Up until relatively recently national digital radio has had a bit of a roller-coaster existence. When national commercial DAB launched in 1999 the key stations to be found on it were the three analogue INRs: Classic FM, Virgin Radio (now Absolute Radio) and Talk Radio (now Talksport). Alongside were a number of new services that multiplex (“mux”) owners GWR Group and transmission supplier NTL, brought afresh. And so we had services with new brand names like Core, Capital Life and OneWord.
DAB set ownership was low, and while the INRs had all built analogue businesses to help them with the additional DAB transmission costs, the new brands struggled. Their owners were far more interested in their highly profitable local FM stations. Why waste marketing budget on new services that might actually cost you listeners?
In due course brands would come and go on Digital One. It was quite expensive to get carriage, but if you had the money, there was space available.

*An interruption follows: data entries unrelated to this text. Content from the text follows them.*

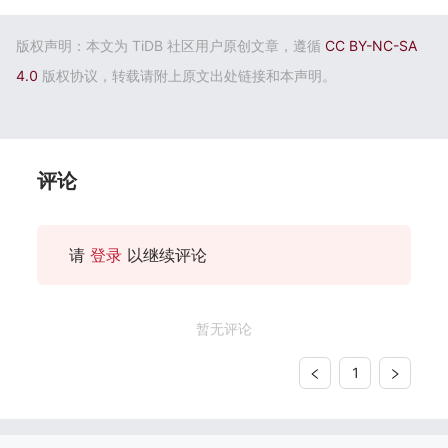
版权声明：本文为 TiDB 社区用户原创文章，遵循
CC BY-NC-SA
4.0
版权协议，转载请附上原文出处链接和本声明。
评论
请
登录
以继续评论
暂无评论
1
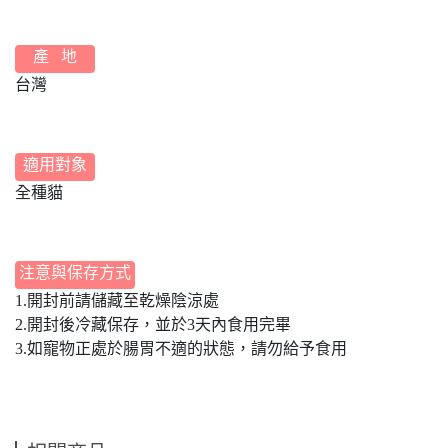
產 地
台灣
適用對象
全種貓
注意與保存方式
1.開封前請儲藏至乾燥陰涼處
2.開封後冷藏保存，並於3天內食用完畢
3.如寵物正處於腸胃不適的狀態，請勿給予食用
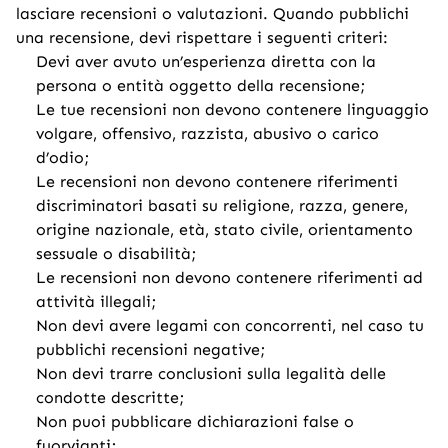
lasciare recensioni o valutazioni. Quando pubblichi
una recensione, devi rispettare i seguenti criteri:
Devi aver avuto un’esperienza diretta con la
persona o entità oggetto della recensione;
Le tue recensioni non devono contenere linguaggio
volgare, offensivo, razzista, abusivo o carico
d’odio;
Le recensioni non devono contenere riferimenti
discriminatori basati su religione, razza, genere,
origine nazionale, età, stato civile, orientamento
sessuale o disabilità;
Le recensioni non devono contenere riferimenti ad
attività illegali;
Non devi avere legami con concorrenti, nel caso tu
pubblichi recensioni negative;
Non devi trarre conclusioni sulla legalità delle
condotte descritte;
Non puoi pubblicare dichiarazioni false o
fuorvianti;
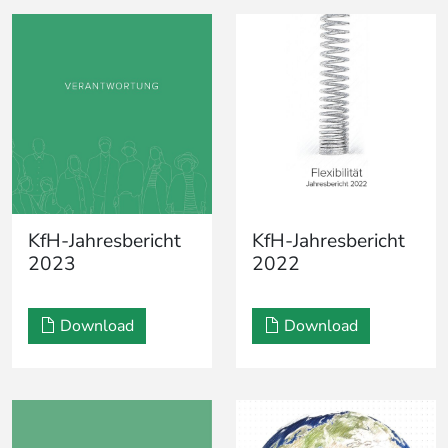
KfH-Jahresbericht
KfH-Jahresbericht
2023
2022
Download
Download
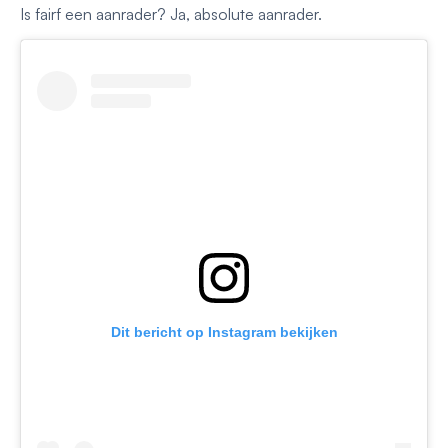
Is fairf een aanrader? Ja, absolute aanrader.
Dit bericht op Instagram bekijken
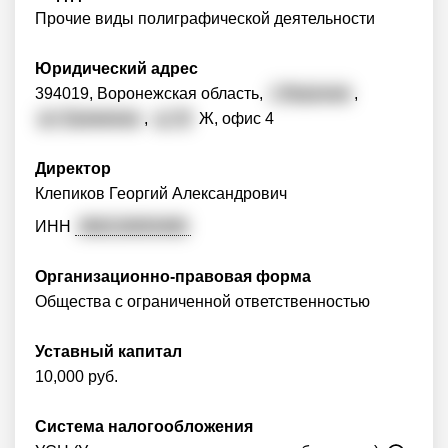
Прочие виды полиграфической деятельности
Юридический адрес
394019, Воронежская область,
г. Воронеж
,
ул. Еремеева
,
д. 22
Ж, офис 4
Директор
Клепиков Георгий Александрович
ИНН
366218093480
Организационно-правовая форма
Общества с ограниченной ответственностью
Уставный капитал
10,000 руб.
Система налогообложения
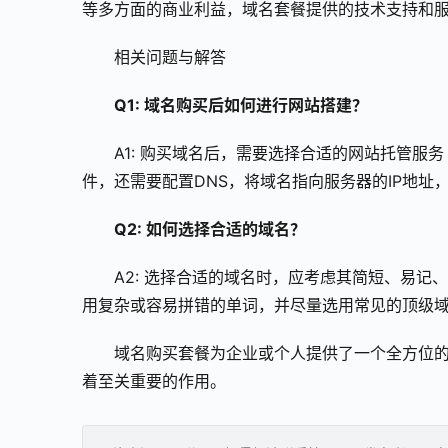
等多方面的商业利益，域名套餐提供的技术支持和
相关问题与解答
Q1: 域名购买后如何进行网站搭建？
A1: 购买域名后，需要选择合适的网站托管
件，还需要配置DNS，将域名指向服务器的IP地
Q2: 如何选择合适的域名？
A2: 选择合适的域名时，应考虑其简短、易
用复杂或容易拼错的单词，并尽量选用常见的顶级域（如
域名购买套餐为企业或个人提供了一个全方位
着至关重要的作用。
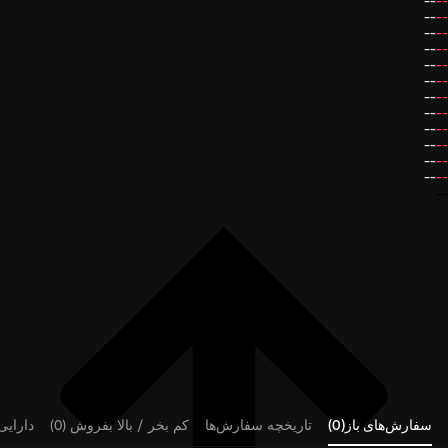
--
--
--
--
--
--
--
--
--
--
--
--
--
--
--
--
--
--
--
--
--
--
--
--
--
سفارش‌های باز(0)
تاریخچه سفارش‌ها
کم بخر / بالا بفروش (0)
دارایی‌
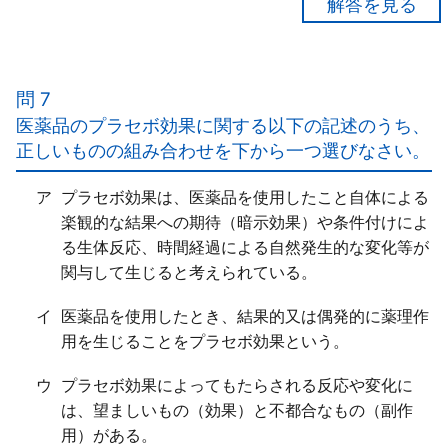
【正解４】
ア×
一般用医薬品の使用によって持病（基礎疾患）が悪化
問 7
する場合が「ある」。
医薬品のプラセボ効果に関する以下の記述のうち、
イ×
正しいものの組み合わせを下から一つ選びなさい。
７５歳以上ではなく、「６５歳以上」である。
ウ○
ア
プラセボ効果は、医薬品を使用したこと自体による
エ○
楽観的な結果への期待（暗示効果）や条件付けによ
る生体反応、時間経過による自然発生的な変化等が
関与して生じると考えられている。
イ
医薬品を使用したとき、結果的又は偶発的に薬理作
用を生じることをプラセボ効果という。
ウ
プラセボ効果によってもたらされる反応や変化に
は、望ましいもの（効果）と不都合なもの（副作
用）がある。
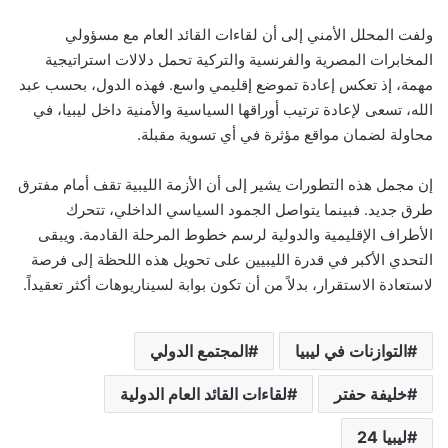
ولفت المحلل الأمني إلى أن لقاءات القائد العام مع مسؤولي
المخابرات المصرية والفرنسية والتركية تحمل دلالات استراتيجية
مهمة، إذ تعكس إعادة تموضع إقليمي واسع. فهذه الدول، بحسب عبد
الله، تسعى لإعادة ترتيب أوراقها السياسية والأمنية داخل ليبيا، في
محاولة لضمان مواقع مؤثرة في أي تسوية مقبلة.
إن مجمل هذه التطورات يشير إلى أن الأزمة الليبية تقف أمام مفترق
طرق جديد. فبينما يتواصل الجمود السياسي الداخلي، تتحرك
الأطراف الإقليمية والدولية لرسم خطوط المرحلة القادمة. ويبقى
التحدي الأكبر في قدرة الليبيين على تحويل هذه اللحظة إلى فرصة
لاستعادة الاستقرار، بدلاً من أن تكون بوابة لسيناريوهات أكثر تعقيداً.
التوازنات في ليبيا
المجتمع الدولي
خليفة حفتر
لقاءات القائد العام الدولية
ليبيا 24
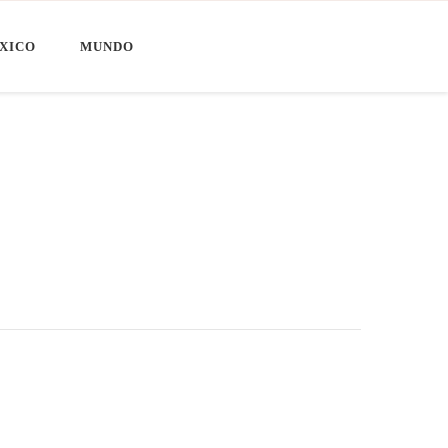
XICO
MUNDO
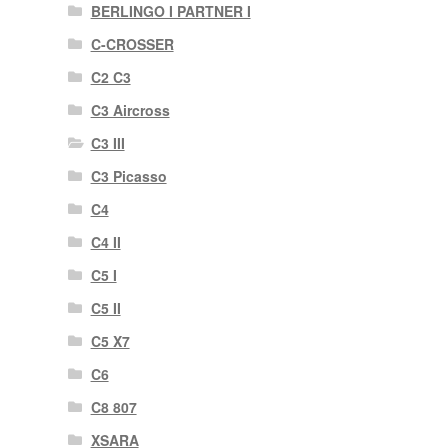
BERLINGO I PARTNER I
C-CROSSER
C2 C3
C3 Aircross
C3 III
C3 Picasso
C4
C4 II
C5 I
C5 II
C5 X7
C6
C8 807
XSARA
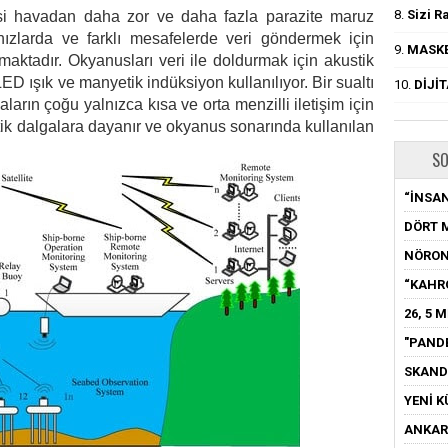
8.
Sizi R
esi havadan daha zor ve daha fazla parazite maruz
 hızlarda ve farklı mesafelerde veri göndermek için
9.
MASKE
ılmaktadır. Okyanusları veri ile doldurmak için akustik
 LED ışık ve manyetik indüksiyon kullanılıyor. Bir sualtı
10.
DİJİ
ların çoğu yalnızca kısa ve orta menzilli iletişim için
ustik dalgalara dayanır ve okyanus sonarında kullanılan
SO
“İNSAN
DÖRT 
NÖRON
“KAHR
26, 5 
"PAND
SKAND
YENİ K
ANKARA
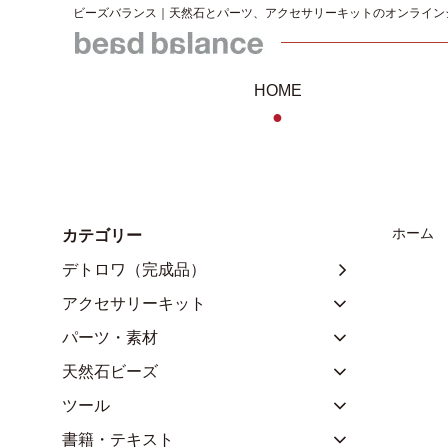
ビーズバランス｜天然石とパーツ、アクセサリーキットのオンライン
HOME
●
ホーム
カテゴリー
デトロワ（完成品）
アクセサリーキット
パーツ・素材
天然石ビーズ
ツール
書籍・テキスト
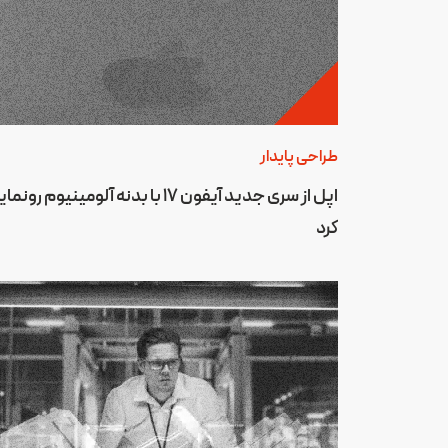
طراحی پایدار
اپل از سری جدید آیفون 17 با بدنه آلومینیوم رونم
کرد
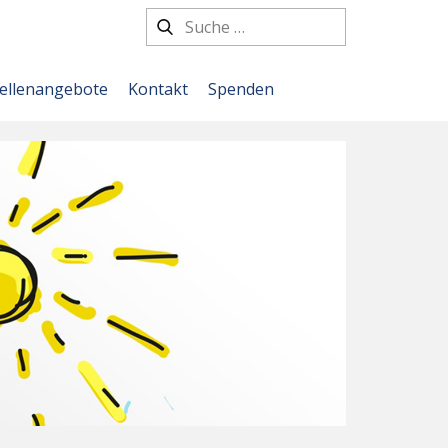
tellenangebote
Kontakt
Spenden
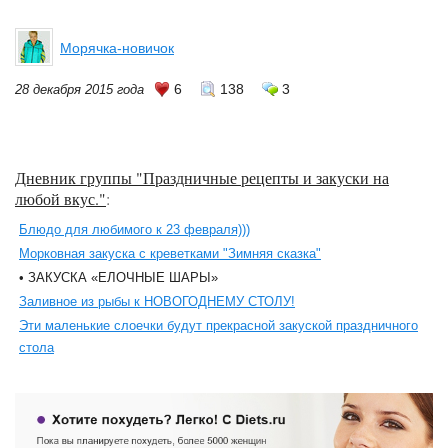
Морячка-новичок
6
138
3
28 декабря 2015 года
Дневник группы "Праздничные рецепты и закуски на
любой вкус."
:
Блюдо для любимого к 23 февраля)))
Морковная закуска с креветками "Зимняя сказка"
• ЗАКУСКА «ЕЛОЧНЫЕ ШАРЫ»
Заливное из рыбы к НОВОГОДНЕМУ СТОЛУ!
Эти маленькие слоечки будут прекрасной закуской праздничного
стола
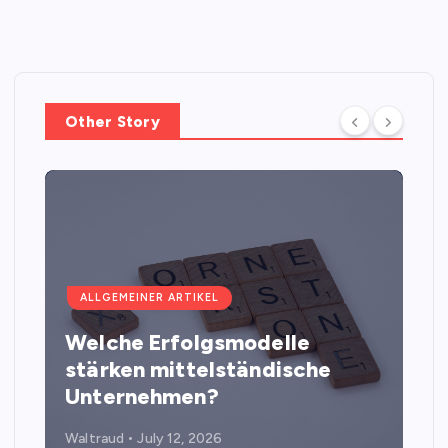
Other Story
ALLGEMEINER ARTIKEL
Welche Erfolgsmodelle
stärken mittelständische
Unternehmen?
Waltraud
July 12, 2026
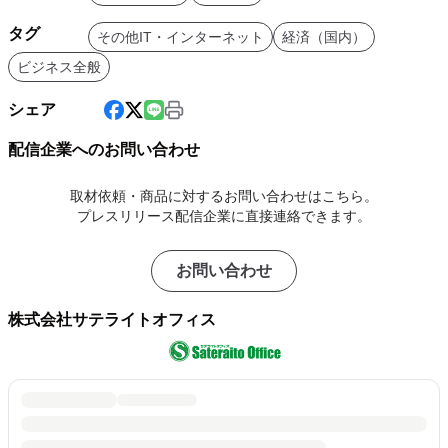
タグ
その他IT・インターネット
経済（国内）
ビジネス全般
シェア
配信企業へのお問い合わせ
取材依頼・商品に対するお問い合わせはこちら。
プレスリリース配信企業に直接連絡できます。
お問い合わせ
株式会社サテライトオフィス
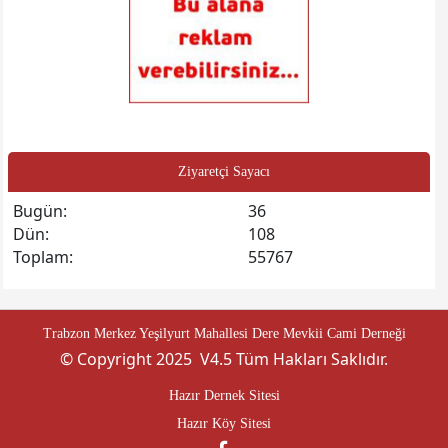
Ziyaretçi Sayacı
Bugün:
36
Dün:
108
Toplam:
55767
Trabzon Merkez Yeşilyurt Mahallesi Dere Mevkii Cami Derneği
© Copyright 2025 V4.5 Tüm Hakları Saklıdır.
Hazır Dernek Sitesi
Hazır Köy Sitesi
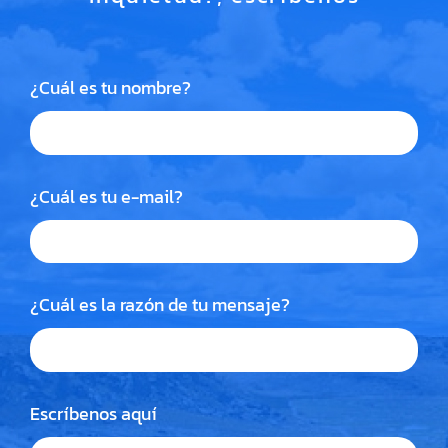
¿Cuál es tu nombre?
¿Cuál es tu e-mail?
¿Cuál es la razón de tu mensaje?
Escríbenos aquí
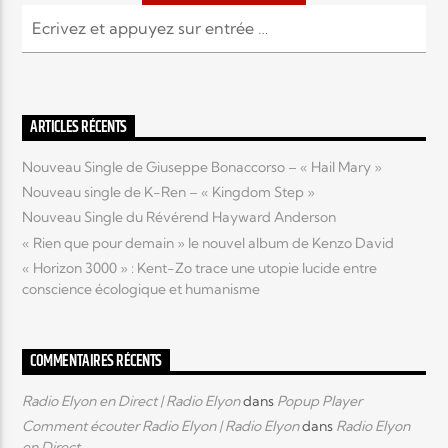
ARTICLES RÉCENTS
Nouveau Single de Giuseppe Bonaccorso – « Hail Mary »
Nouveau single de K-Ren – « Kingdom Step »
Nouveau Single du Révérend Hayward Anderson
« Rien que pour demain » le nouvel album de Kenzo David
« Horizon 3000 » : Kent-Zo trace une utopie lucide entre
conscience écologique et humanisme
COMMENTAIRES RÉCENTS
Radio Elyon en Direct | Radio Elyon
dans
Popup Player
Comment écouter Radio Elyon | Radio Elyon
dans
Radio Elyon
en Direct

That ceased to be the case to an extent around 2006 when BT Movio launched. The mux’s licence allowed a proportion of the available space to be used as data – about 30%. BT Movio was an attempt to launch a mobile TV service using that space. Crucially though, it was a paid for service, and the only phone that was ever built that was capable of watching the service came from Virgin Mobile – the Lobster phone.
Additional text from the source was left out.